Brief:
Would you reproduce each of the records below precisely, with the pictures left out?

[Data to examine Boundary: Start]

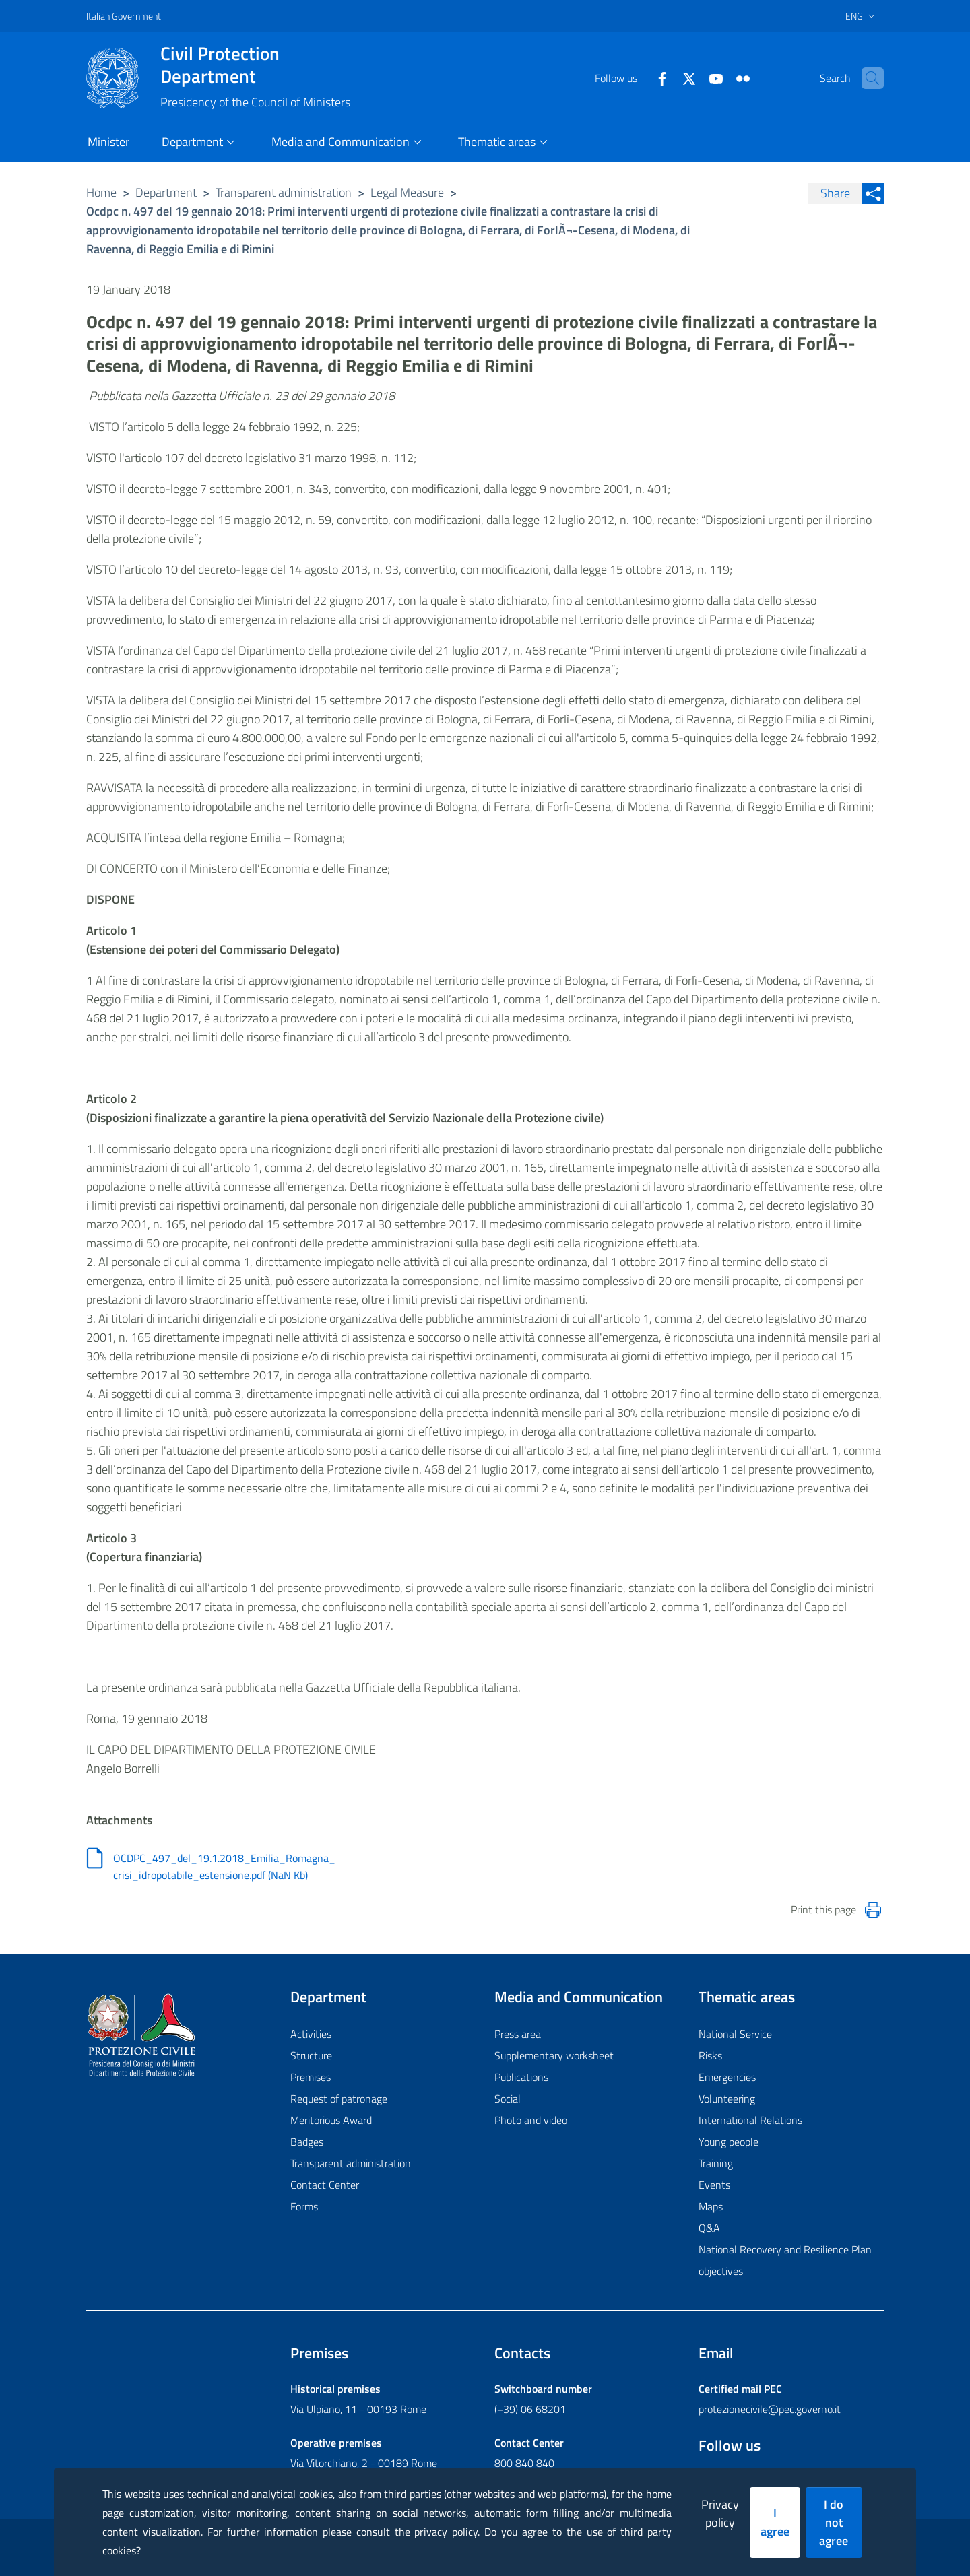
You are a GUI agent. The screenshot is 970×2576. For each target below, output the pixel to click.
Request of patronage (338, 2098)
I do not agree (833, 2522)
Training (716, 2163)
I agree (775, 2522)
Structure (311, 2055)
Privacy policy (720, 2513)
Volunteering (727, 2098)
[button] (867, 78)
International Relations (750, 2120)
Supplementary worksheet (554, 2055)
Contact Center (324, 2185)
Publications (521, 2077)
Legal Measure (407, 192)
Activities (310, 2034)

[Data to examine Boundary: End]

Solution for this problem:
You are a GUI agent. The screenshot is 970×2576. For each target below, output the pixel to click.
Request of patronage (338, 2098)
I do not agree (833, 2522)
Training (716, 2163)
I agree (775, 2522)
Structure (311, 2055)
Privacy policy (720, 2513)
Volunteering (727, 2098)
[button] (867, 78)
International Relations (750, 2120)
Supplementary worksheet (554, 2055)
Contact Center (324, 2185)
Publications (521, 2077)
Legal Measure (407, 192)
Activities (310, 2034)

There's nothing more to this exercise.